Galarneau, c'est le nom qu'on donne au soleil dans certaines
régions du Québec. Peu importe l'origine de cette coutume fantaisiste.
Salut Galarneau est le titre chaleureux d'un roman qui
raconte simplement le bonheur et le malheur de vivre, d'écrire,
de vécrire sous le soleil d'ici.
Le héros, qui dit je, s'appelle aussi Galarneau. Poète, il
se raconte à lui-même sa propre vie en vendant des hot dogs et
des hamburgers dans un vieil autobus baptisé Au roi du hot dog.
Il vient d'une famille attachante qui ne demandait, somme toute,
qu'à lui donner une bonne éducation pourvu qu'il fût docile.
Mais Galarneau n'est pas docile et se conduit en mouton noir
dans toutes les sociétés. Après la mort de son père, et malgré
les encouragements de ses frères, il fuit l'école qui lui est devenue
insupportable. Il se marie puis s'empresse de quitter sa femme,
la famille de sa femme, le nid trop douillet et le travail trop
facile qu'il avait trouvé à Lévis, sa ville d'adoption. De retour
à Montréal, il découvre simultanément les joies de la réussite en
affaires, de l'amour et de la création littéraire: son commerce
est florissant, Marise, sa nouvelle femme, ne fait pas d'histoires
et ses cahiers s'écrivent tout seuls. Puis il perd tout une fois de
plus, femme, frères, amis, clients, sauf ses cahiers et le don
d'y vécrire ses rêves. Abandonnant son travail au snack bar,
Galarneau fait ériger un mur derrière lequel il achève de composer
son livre. Il demeure ainsi emmuré jusqu'à « ce midi
dix-huit octobre » où il décide de renaître en saluant le soleil et
l'avenir. Dès ce jour-là, Galarneau sautera le mur pour aller
boire avec les amis et donner son livre à lire.

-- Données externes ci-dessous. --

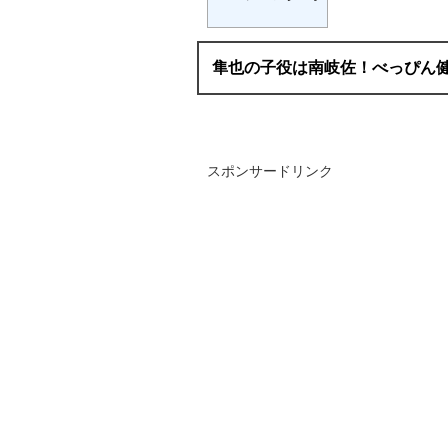
隼也の子役は南岐佐！べっぴん
スポンサードリンク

Galarneau écrit comme il vit, avec une parfaite désinvolture.
Tout lui est prétexte à invention: la langue de tous les
jours, celle d'ici, ses souvenirs de lecture, les slogans publicitaires,
les anglicismes, les jurons mêmes. Que l'ensemble échappe
à la fois au snobisme et à la vulgarité, au banal et à l'artificiel,
tel est le secret d'un équilibre qu'on appelait autrefois le style.
Les dialogues, avec ce qu'ils exigent de vérité et de stylisation,
me paraissent particulièrement réussis. Pour Galarneau, la joie
de vivre est d'abord la joie d'écrire et le premier bonheur de ce
texte est celui de l'écriture.
Dire que Salut Galarneau est un roman gai peut sembler
paradoxal puisque le héros accumule les échecs et que la tristesse,
celle qui inspire les meilleures comédies, veille et rend témoignage,
à la façon de Martyr, le vieux cheval qui se meurt,
attaché à un arbre. Pourtant, Galarneau-le-soleil vient réchauffer
Martyr et la verve de Galarneau-le-poète scintille de gaieté.
Le personnage type de l'orphelin mal aimé aurait-il enfin trouvé
père et mère? Jacques Godbout renouvelle les images de parents
terribles qui hantent notre littérature. Ceux-ci étaient égoïstes
et malheureux ; ceux-là demeurent égoïstes mais découvrent, plus
ou moins timidement, le bonheur d'agir selon leur nature : le père
s'amuse à voguer sur son bateau en compagnie de femmes faciles ;
la mère s'amuse à manger des chocolats, à lire des romans, à
voyager ; les grands frères s'amusent à réussir tout ce qu'ils font.
Pour Jacques, le fils aîné des Galarneau, la vie est « une grande
partie de bowling, avec dix quilles à terre, les yeux fermés »
(p. 15). Et François a beau dire que pour lui, c'est «plutôt le
dalot, les yeux ouverts •» (p. 15), il connaît le plaisir de se créer
un destin personnel : « l'avantage, quand tu vécris, c'est que
c'est toi le patron » (p. 154). Il y a chez Galarneau une fierté,
une audace, une désinvolture dans la façon d'exister qui exorcisent
le néant qui a fasciné, par le passé, tant de nos héros de la
conscience.
Depuis le Denis Boucher de Lemelin jusqu'au Jean-le-
Maigre de Marie-Claire Biais, le personnage du mal loti qui
trouve un salut dans la création littéraire a considérablement
évolué. Il se prend moins au sérieux et ne rit plus contre luimême.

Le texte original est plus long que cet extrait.